CNC ships with sever included "flavors." A flavor is a deployable reference architure with a combination of 3 types of files: - Infra as Code for provisioning and managing cloud infrastructure. These use terraform - bash scripts for building - bash scripts for deploying

If the included flavors are a fit for your application, the good news is that you can use them as-is and don't need to do any work.

If you want to change or customize the files above, you have several options. - Add customizations to your repo and use the template inheritence system to change parts of the included files - Completely override the included files with your own templates in your repo - Contribute a new flavor or edit a flavor by modifying the open-source cnc codebase

CNC uses jinja templates. See the docs here.

By providing useful context for each service/environment as well as built-in base templates that implement a variety of options for your deployment, cnc gives you the building blocks to create your own deployments, whatever they look like. By building on top of the cnc framework, you get the power of well-proven and well-documented abstractions that let you deliver better environments to your team.

Each flavor has

Customizing in project

The custom templates directory mirrors a CNC flavor in its folder structure. There is one directory for each phase.

- custom folder
    - provision
    - build
    - deploy

Customizing your own flavor in repo

You can create template for provision/build/deploy that do not inherit from the default templates, and thus no default code will be included. You can define any version you like while using the powerful environment/collection abstraction provided by the cnc models and the jinja template engine, as well as the cnc interface.
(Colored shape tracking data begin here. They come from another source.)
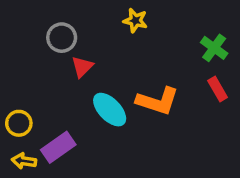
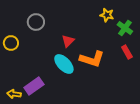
yellow star: (135, 20) -> (107, 15), moved
red triangle: (82, 67) -> (68, 41), moved
yellow circle: (19, 123) -> (11, 43), moved

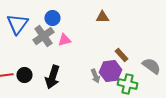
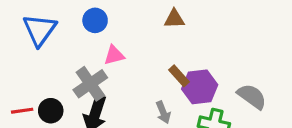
gray cross: (43, 36) -> (90, 84), moved
brown rectangle: (121, 55) -> (179, 76), moved
purple hexagon: (110, 71) -> (200, 87), moved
Adding your own flavor to CNC

Customize your own flavor in project, give it a name, polish it up, and make a PR to CNC with the code! We'd love to have options for all kinds of different deployments built into CNC.

Template Context

Each template being rendered gets useful context.


Context in template rendering will look like this, replaced with your values. All environment items including cnc-managed ones and all types (secret/output/'alias included) will be present in plain text.

    "app": {"name": "appname"},
    "config_renderer": {"environment_items": {"MYVAR1": "foo123"}},
    "env_collection": {"name": "foo123", "cloud_resource_namespace": "23rffw-collection-name", "environments": []}

Build & Deploy

Will be called once per service, excluding resource types.

Will be the same, except for the stage. e.g.

"stage": {"name": "build"}

Here's the full context for these templates:

    "builder": {"environment_items": {"MYVAR1": "foo123"}},
    "environment": {"name": "foo123", "instance_name": "134fsas-foo123"},
    "service": {
        "type": "backend",
        "is_backend": True,
        "is_frontend": False,
        "deploy": {
            "resources": {
                # these will be formatted based on cloud provider by cnc
                "limits": {"cpu": 2, "memory": "4G"}}},

        # generally you should use this name, will be unique per collection/env/service
        "instance_name": "134fsas-foo123",
        "name": "backend",
        "port": 8080,

        # these will both be present regardless of which format you provide
        "command": ["npm", "start"],
        "joined_command": "npm start",
    "stage": {"name": "build"}

render_template macro

cnc adds a powerful macros that can add new files alongside the one being rendered, e.g.

{{ render_template("mytemplate.yml.j2", "outputname.yml") }}

Which will add the file outputname.yml to the execution context of you script. For example, after rendering, can then call kubectl apply -f outputname.yml. The context will be the same as the main template being rendered for that command, e.g. build or deploy.